VENICE, Italy (AP) — It’s a matter of perspective. From aboard a 12-deck cruise liner, the sight of St. Mark’s Square, the Doge’s Palace and Bridge of Sighs gliding past from a cabin balcony is a breathtaking thrill.

But against the backdrop of Venice’s storied canals and Byzantine architecture, these floating condominiums present a jarring sight, out of scale and sync with 
the surroundings.

The fatal grounding of the Costa Concordia off the Tuscan coast has sharpened the focus on the largely unchecked boom of these ever-larger luxury liners, and nowhere more so than in Venice, a fragile city already struggling against mass tourism and the steady deterioration of its underwater foundations.

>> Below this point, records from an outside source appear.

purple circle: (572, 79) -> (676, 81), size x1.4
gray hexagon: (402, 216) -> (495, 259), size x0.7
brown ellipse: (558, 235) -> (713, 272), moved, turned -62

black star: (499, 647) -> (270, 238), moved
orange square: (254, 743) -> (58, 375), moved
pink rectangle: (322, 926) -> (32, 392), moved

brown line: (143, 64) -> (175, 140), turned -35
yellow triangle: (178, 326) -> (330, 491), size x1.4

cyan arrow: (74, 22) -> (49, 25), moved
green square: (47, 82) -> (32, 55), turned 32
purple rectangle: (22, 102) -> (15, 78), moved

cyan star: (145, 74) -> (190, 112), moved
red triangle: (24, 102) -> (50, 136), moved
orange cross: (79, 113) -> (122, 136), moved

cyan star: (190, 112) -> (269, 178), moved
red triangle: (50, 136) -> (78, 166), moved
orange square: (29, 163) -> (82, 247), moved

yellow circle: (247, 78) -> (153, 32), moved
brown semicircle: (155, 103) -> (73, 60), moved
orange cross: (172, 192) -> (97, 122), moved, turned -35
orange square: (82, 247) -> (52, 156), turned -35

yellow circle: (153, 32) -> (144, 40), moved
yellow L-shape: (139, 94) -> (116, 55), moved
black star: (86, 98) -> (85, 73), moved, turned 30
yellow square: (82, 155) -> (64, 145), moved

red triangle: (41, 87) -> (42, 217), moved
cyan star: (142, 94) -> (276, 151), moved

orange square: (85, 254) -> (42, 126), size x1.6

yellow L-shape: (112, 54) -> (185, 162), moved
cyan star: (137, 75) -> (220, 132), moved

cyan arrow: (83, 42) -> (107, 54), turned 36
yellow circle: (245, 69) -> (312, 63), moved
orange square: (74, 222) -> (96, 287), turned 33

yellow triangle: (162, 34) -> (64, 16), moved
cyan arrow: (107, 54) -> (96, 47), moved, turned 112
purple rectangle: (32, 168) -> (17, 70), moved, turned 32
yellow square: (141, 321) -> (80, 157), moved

There’s growing clamor for an urgent rethink to the expanding cruise liner traffic through Venice’s historic centre. Critics point not only to a threat of accidents, but also air and water pollution, and the injection of an additional 2 million more tourists a year into a city already under
constant siege.

The city wants to reroute cruise ships arriving in Venice so they stay farther from St. Mark’s and other prominent monuments as a possible step toward keeping them out of the lagoon altogether. And UNESCO, the U.N. culture organization, charges that the liners cause water tides that erode building foundations and pollute waterways.